警備員は、工事現場での交通誘導や花火大会での雑踏警備など私たちに身近な業務を行う一方、国際会議やVIP来日時の警備などの警察官に近い職務を担っています。今では、駐車禁止区域での違法駐車の取り締まり業務や官民共同PFI刑務所の警備といった公務員と同じ権限を持つ業務をも、警備員が行うようになりました。社会の秩序と人びとの安心・安全を守るうえで、警備員の役割は大きくなり、責任は重いものとなっています。空港や港湾、駅などの公共施設では、警察官と連携して警備を行うことも多く、警察官が近くにいないときには一般の人から通報を受け、警備員がまず現場へ駆け付ける時も少なくありません。しかし、警備員はあくまでも警備員です。警察官ではなく、民間人なのです。万一の事態に遭遇した場合に備えて警棒を持ち、実技の訓練を徹底的に受けていても、私たちと同等の権限しか持たない民間人なのです。
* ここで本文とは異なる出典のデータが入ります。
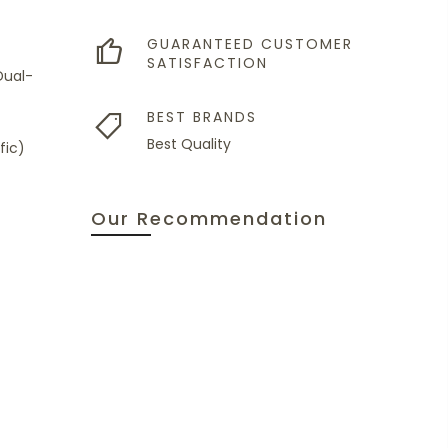
GUARANTEED CUSTOMER
SATISFACTION
Dual-
BEST BRANDS
Best Quality
fic)
Our Recommendation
駐車違反の取り締まりや刑務所内警備を行っている警備員にはその狭い領域内でのみ有効な権限が付与されていますが、これは特殊な警備形態です。警備員は、警察官のような強制力を持った取り調べや立ち入り調査、職務質問などは一切できません。私たちと同じ民間人としての権限しかありませんので、現場における尋問などは警備員が行ってはいけません。

警備業法第15条 (警備業務実施の基本原則) 
警備業者及び警備員は、警備業務を行うに当たっては、この法律により特別に権限を与えられているものでないことに留意するとともに、他人の権利及び自由を侵害し、又は個人若しくは団体の正当な活動に干渉してはならない。

警察官と似たような制服を着用し、人々の監視や犯罪抑止業務に当たる警備員は、ともすれば警察官と同等の権限を持っていると自身で誤解し、警察官のようにふるまう者もいます。警備員が民間人としての権限以上の行為を抑制し、警察官と同等の権限は持たないことを警備員自身に理解させるため、警備業法の基本原則が存在しています。